A maioria das pessoas encontra dificuldades em acessar recordações detalhadas dos seus primeiros anos de vida. Este fenômeno é denominado amnésia infantil e está intrinsecamente ligado às transformações cerebrais que ocorrem durante essa fase inicial do desenvolvimento.

É importante notar que a ausência de lembranças conscientes não implica que os bebês não possuam memória; eles adquirem conhecimento, identificam indivíduos e retêm dados desde cedo. O que tipicamente se perde são as recordações explícitas de eventos específicos, como passeios, festas ou viagens, sendo este tipo de registro conhecido como memória episódica.

O hipocampo é uma das regiões cerebrais envolvidas no processo de memorização, auxiliando tanto no registro quanto na recuperação de vivências e ocorrências. Uma das teorias estudadas para explicar a amnésia infantil envolve a neurogênese, que é o processo de criação de novos neurônios.

Em 2012, Sheena A. Josselyn e Paul W. Frankland propuseram uma hipótese, detalhada em um artigo na revista Learning & Memory, sugerindo que a alta taxa de produção de novos neurônios no hipocampo durante os primeiros anos de vida poderia interferir na retenção de certas memórias.
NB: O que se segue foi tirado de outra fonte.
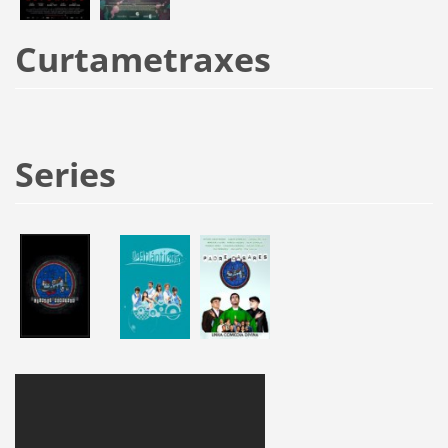
Curtametraxes
Series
Essa ideia ganhou maior sustentação após experimentos conduzidos em 2014 por pesquisadores do The Hospital for Sick Children, localizado em Toronto. O estudo, publicado na revista Science, demonstrou uma correlação entre a maior geração de novos neurônios e um esquecimento mais acelerado de determinadas memórias em animais jovens.

Os cientistas também notaram que, ao reduzir a formação de novos neurônios após a criação de uma memória, o esquecimento diminuiu em alguns cenários. Uma possível justificativa para isso é que essa intensa renovação altera as conexões cerebrais, dificultando a manutenção de certas lembranças.

Contudo, a amnésia infantil parece ser multifatorial. Além das alterações no hipocampo e da neurogênese, o desenvolvimento de outras áreas cerebrais e a aquisição de novas competências durante a infância também podem afetar como as experiências iniciais são guardadas e acessadas.

A dificuldade em rememorar os primeiros anos não significa que toda a experiência desse período seja perdida, visto que existem diversas modalidades de memória. Enquanto a memória episódica permite a lembrança consciente de fatos específicos, incluindo o contexto temporal e espacial, são as memórias autobiográficas que apresentam essa lacuna inicial.

As memórias implícitas, por outro lado, estão ligadas a aprendizados que moldam o comportamento sem que haja uma lembrança consciente do momento em que o aprendizado ocorreu.